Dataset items
────
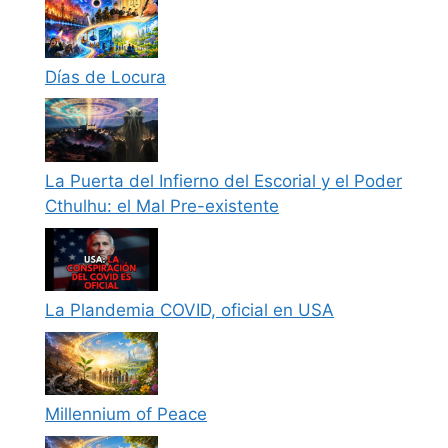
Días de Locura
La Puerta del Infierno del Escorial y el Poder
Cthulhu: el Mal Pre-existente
La Plandemia COVID, oficial en USA
Millennium of Peace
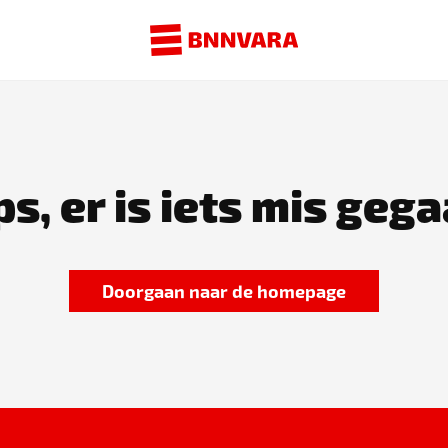
s, er is iets mis gega
Doorgaan naar de homepage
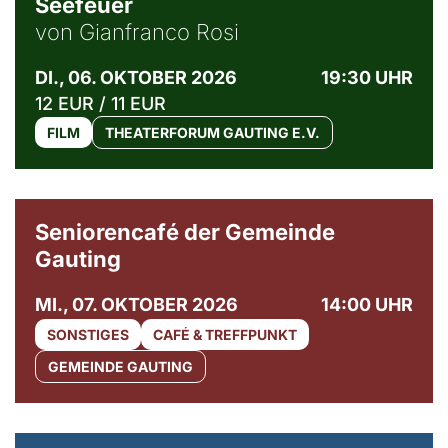
Seefeuer
von Gianfranco Rosi
DI., 06. OKTOBER 2026
19:30 UHR
12 EUR / 11 EUR
FILM
THEATERFORUM GAUTING E.V.
© Gemeinde Gauting
Seniorencafé der Gemeinde
Gauting
MI., 07. OKTOBER 2026
14:00 UHR
SONSTIGES
CAFÉ & TREFFPUNKT
GEMEINDE GAUTING
© Maria Jarzyna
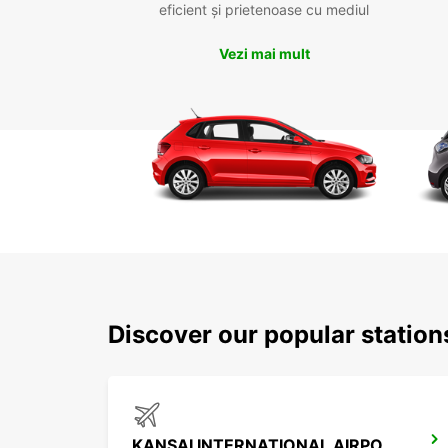
eficient și prietenoase cu mediul
Vezi mai mult
Discover our popular statio
KANSAI INTERNATIONAL AIRPORT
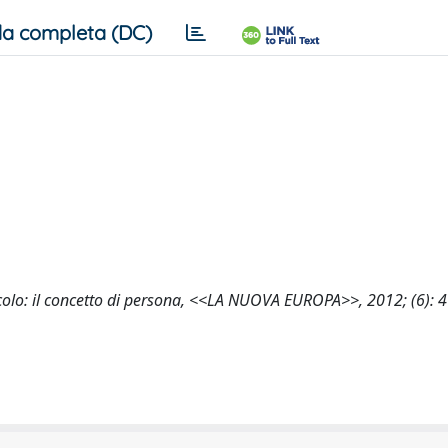
a completa (DC)
 secolo: il concetto di persona, <<LA NUOVA EUROPA>>, 2012; (6): 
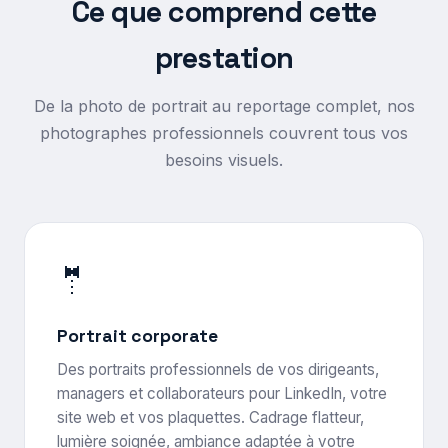
Ce que comprend cette
prestation
De la photo de portrait au reportage complet, nos
photographes professionnels couvrent tous vos
besoins visuels.
🤵
Portrait corporate
Des portraits professionnels de vos dirigeants,
managers et collaborateurs pour LinkedIn, votre
site web et vos plaquettes. Cadrage flatteur,
lumière soignée, ambiance adaptée à votre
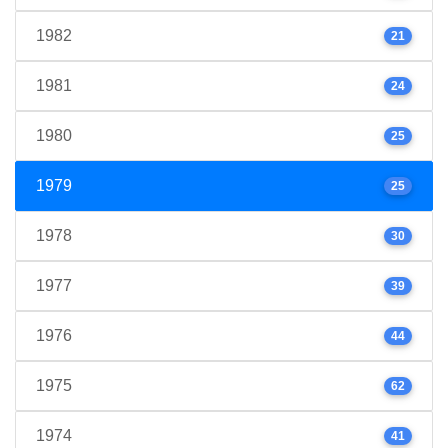
1982
21
1981
24
1980
25
1979
25
1978
30
1977
39
1976
44
1975
62
1974
41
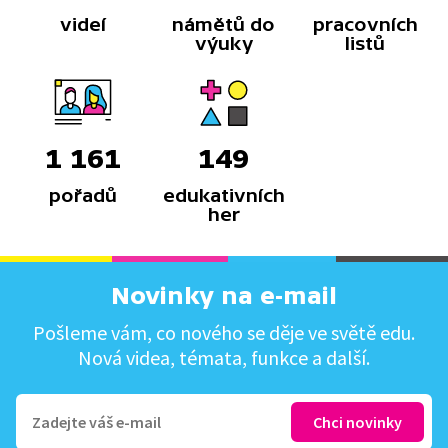
videí
námětů do
pracovních
výuky
listů
1 161
149
pořadů
edukativních
her
Novinky na e-mail
Pošleme vám, co nového se děje ve světě edu.
Nová videa, témata, funkce a další.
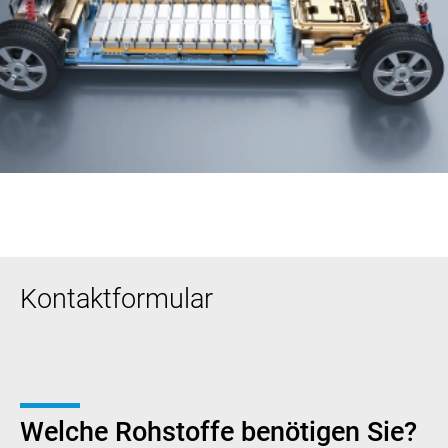
Kontaktformular
Welche Rohstoffe benötigen Sie?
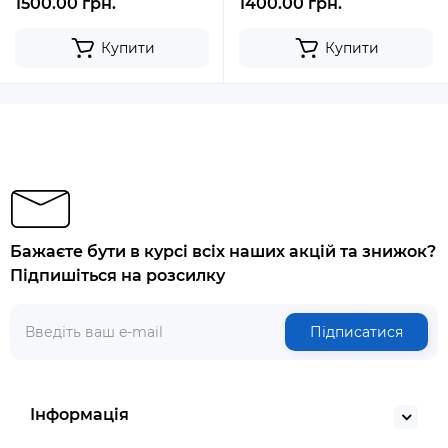
1500.00 грн.
1400.00 грн.
Купити
Купити
Бажаєте бути в курсі всіх наших акцій та знижок?
Підпишіться на розсилку
Підписатися
Інформація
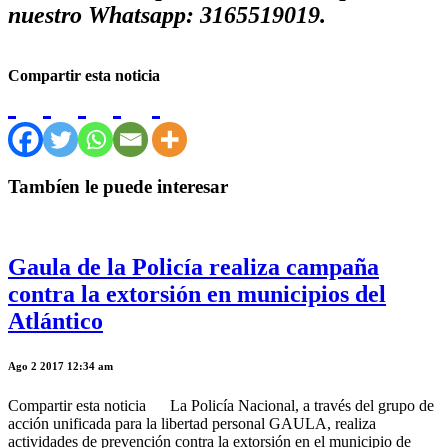
nuestro Whatsapp: 3165519019.
Compartir esta noticia
Tambíen le puede interesar
Gaula de la Policía realiza campaña
contra la extorsión en municipios del
Atlántico
Ago 2 2017 12:34 am
Compartir esta noticia La Policía Nacional, a través del grupo de
acción unificada para la libertad personal GAULA, realiza
actividades de prevención contra la extorsión en el municipio de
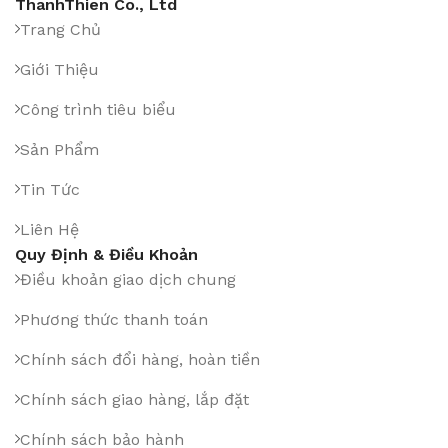
ThanhThien Co., Ltd
Trang Chủ
Giới Thiệu
Công trình tiêu biểu
Sản Phẩm
Tin Tức
Liên Hệ
Quy Định & Điều Khoản
Điều khoản giao dịch chung
Phương thức thanh toán
Chính sách đổi hàng, hoàn tiền
Chính sách giao hàng, lắp đặt
Chính sách bảo hành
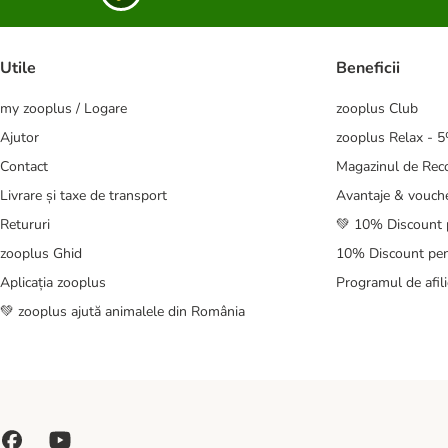
Utile
Beneficii
my zooplus / Logare
zooplus Club
Ajutor
zooplus Relax - 
Contact
Magazinul de Re
Livrare și taxe de transport
Avantaje & vouch
Retururi
💚 10% Discount 
zooplus Ghid
10% Discount pen
Aplicația zooplus
Programul de afili
💚 zooplus ajută animalele din România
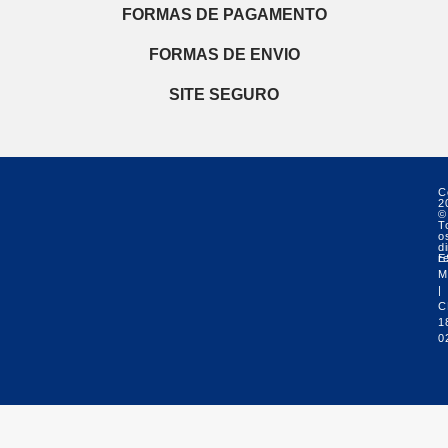
FORMAS DE PAGAMENTO
FORMAS DE ENVIO
SITE SEGURO
C
2
©
T
o
di
r
E
M
|
C
1
0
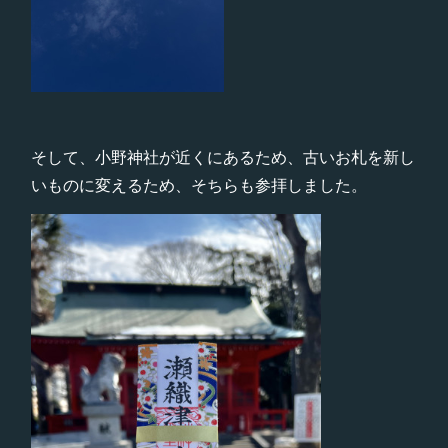
そして、小野神社が近くにあるため、古いお札を新し
いものに変えるため、そちらも参拝しました。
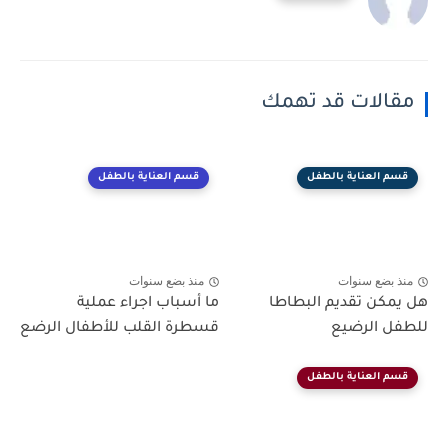
مقالات قد تهمك
قسم العناية بالطفل
قسم العناية بالطفل
منذ بضع سنوات
منذ بضع سنوات
هل يمكن تقديم البطاطا
ما أسباب اجراء عملية
للطفل الرضيع
قسطرة القلب للأطفال الرضع
قسم العناية بالطفل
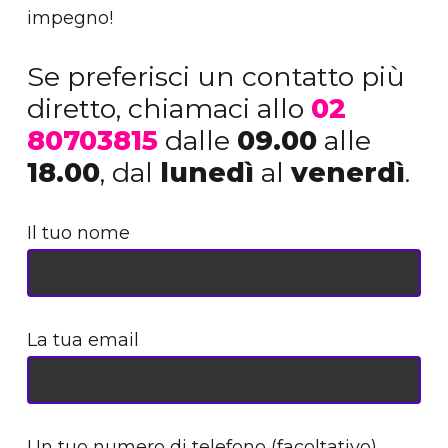
impegno!
Se preferisci un contatto più
diretto, chiamaci allo
02
80703815
dalle
09.00
alle
18.00
, dal
lunedì
al
venerdì
.
Il tuo nome
La tua email
Un tuo numero di telefono (facoltativo)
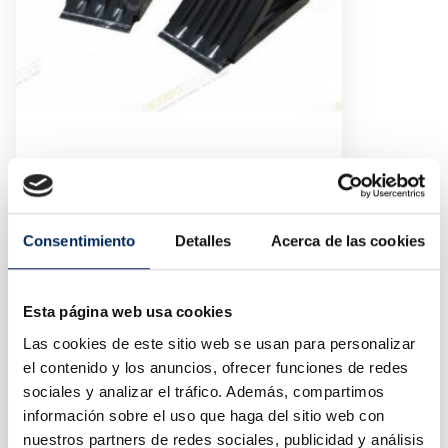
Roda De Sapatos Ou Taco Caminhões
10/TRN37-2
Preço
35,33 €
Consentimiento
Detalles
Acerca de las cookies
Esta página web usa cookies
Las cookies de este sitio web se usan para personalizar
el contenido y los anuncios, ofrecer funciones de redes
sociales y analizar el tráfico. Además, compartimos
información sobre el uso que haga del sitio web con
nuestros partners de redes sociales, publicidad y análisis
────
TASK:
Wherever the word "sociales" occurs in the data, copy that whole line.

FINISHED EXERCISE:
sociales y analizar el tráfico. Además, compartimos
nuestros partners de redes sociales, publicidad y análisis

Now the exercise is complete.